WORK INSTRUCTIONS:
Repeat the listing below in full and exactly. Pictures are to be omitted.
== SUPPLIED MATERIAL ==
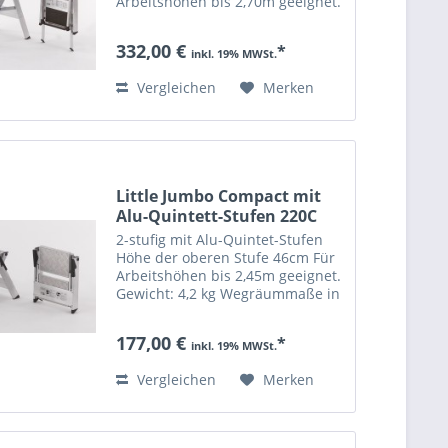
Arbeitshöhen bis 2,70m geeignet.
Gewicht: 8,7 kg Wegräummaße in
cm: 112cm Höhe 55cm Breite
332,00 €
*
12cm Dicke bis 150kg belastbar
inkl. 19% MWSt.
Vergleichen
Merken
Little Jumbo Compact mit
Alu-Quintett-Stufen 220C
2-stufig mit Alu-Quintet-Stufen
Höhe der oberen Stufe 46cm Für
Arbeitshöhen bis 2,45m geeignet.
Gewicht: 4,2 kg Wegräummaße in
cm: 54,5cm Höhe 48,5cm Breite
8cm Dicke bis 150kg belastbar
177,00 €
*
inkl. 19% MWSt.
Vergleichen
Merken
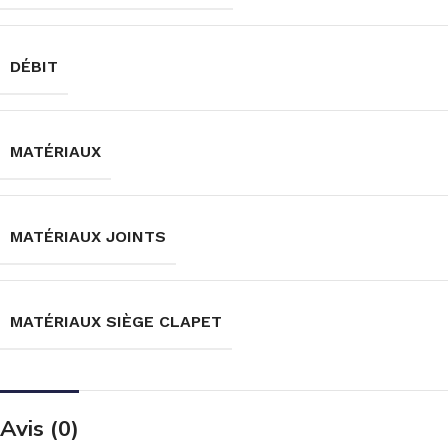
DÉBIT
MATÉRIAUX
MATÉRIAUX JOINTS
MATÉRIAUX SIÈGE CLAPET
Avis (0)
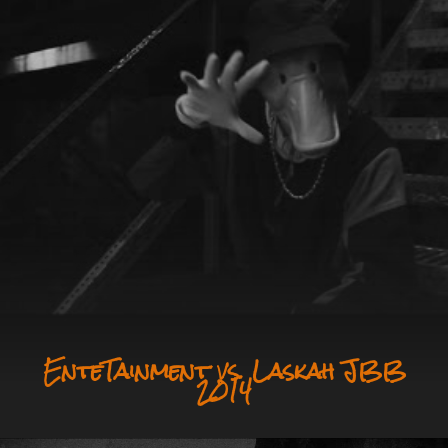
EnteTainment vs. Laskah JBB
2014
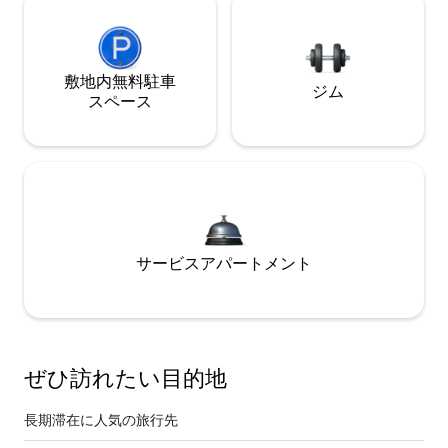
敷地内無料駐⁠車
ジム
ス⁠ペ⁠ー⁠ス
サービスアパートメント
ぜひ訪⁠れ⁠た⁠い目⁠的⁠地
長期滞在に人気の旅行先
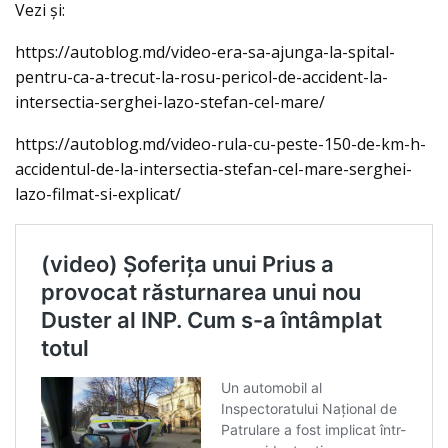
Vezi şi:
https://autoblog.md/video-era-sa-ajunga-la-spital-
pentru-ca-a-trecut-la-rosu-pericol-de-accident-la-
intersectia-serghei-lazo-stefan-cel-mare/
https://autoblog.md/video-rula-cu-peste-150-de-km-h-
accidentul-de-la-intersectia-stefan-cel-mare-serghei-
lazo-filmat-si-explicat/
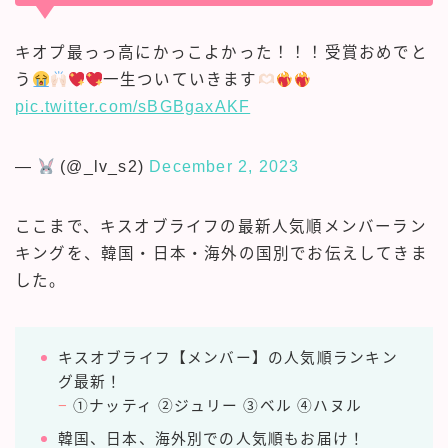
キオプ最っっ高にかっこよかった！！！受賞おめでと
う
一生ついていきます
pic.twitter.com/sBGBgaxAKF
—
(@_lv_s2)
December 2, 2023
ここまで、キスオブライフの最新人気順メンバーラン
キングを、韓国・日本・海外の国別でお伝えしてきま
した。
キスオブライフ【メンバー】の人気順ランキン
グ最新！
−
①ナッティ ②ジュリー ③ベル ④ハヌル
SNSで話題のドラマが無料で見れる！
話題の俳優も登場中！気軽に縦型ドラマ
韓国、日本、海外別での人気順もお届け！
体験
===
EXERCISE RESULT:
Arbeitshöhen bis 2,70m geeignet.
Gewicht: 8,7 kg Wegräummaße in
cm: 112cm Höhe 55cm Breite
332,00 €
*
12cm Dicke bis 150kg belastbar
inkl. 19% MWSt.
Vergleichen
Merken
Little Jumbo Compact mit
Alu-Quintett-Stufen 220C
2-stufig mit Alu-Quintet-Stufen
Höhe der oberen Stufe 46cm Für
Arbeitshöhen bis 2,45m geeignet.
Gewicht: 4,2 kg Wegräummaße in
cm: 54,5cm Höhe 48,5cm Breite
8cm Dicke bis 150kg belastbar
177,00 €
*
inkl. 19% MWSt.
Vergleichen
Merken
DÉBIT
MATÉRIAUX
MATÉRIAUX JOINTS
MATÉRIAUX SIÈGE CLAPET
Avis (0)
EnteTainment vs. Laskah JBB
2014
敷地内無料駐⁠車
ジム
ス⁠ペ⁠ー⁠ス
サービスアパートメント
ぜひ訪⁠れ⁠た⁠い目⁠的⁠地
長期滞在に人気の旅行先
Vezi şi:
https://autoblog.md/video-era-sa-ajunga-la-spital-
pentru-ca-a-trecut-la-rosu-pericol-de-accident-la-
intersectia-serghei-lazo-stefan-cel-mare/
https://autoblog.md/video-rula-cu-peste-150-de-km-h-
accidentul-de-la-intersectia-stefan-cel-mare-serghei-
lazo-filmat-si-explicat/
キオプ最っっ高にかっこよかった！！！受賞おめでと
う
一生ついていきます
pic.twitter.com/sBGBgaxAKF
—
(@_lv_s2)
December 2, 2023
ここまで、キスオブライフの最新人気順メンバーラン
キングを、韓国・日本・海外の国別でお伝えしてきま
した。
キスオブライフ【メンバー】の人気順ランキン
グ最新！
−
①ナッティ ②ジュリー ③ベル ④ハヌル
SNSで話題のドラマが無料で見れる！
話題の俳優も登場中！気軽に縦型ドラマ
韓国、日本、海外別での人気順もお届け！
体験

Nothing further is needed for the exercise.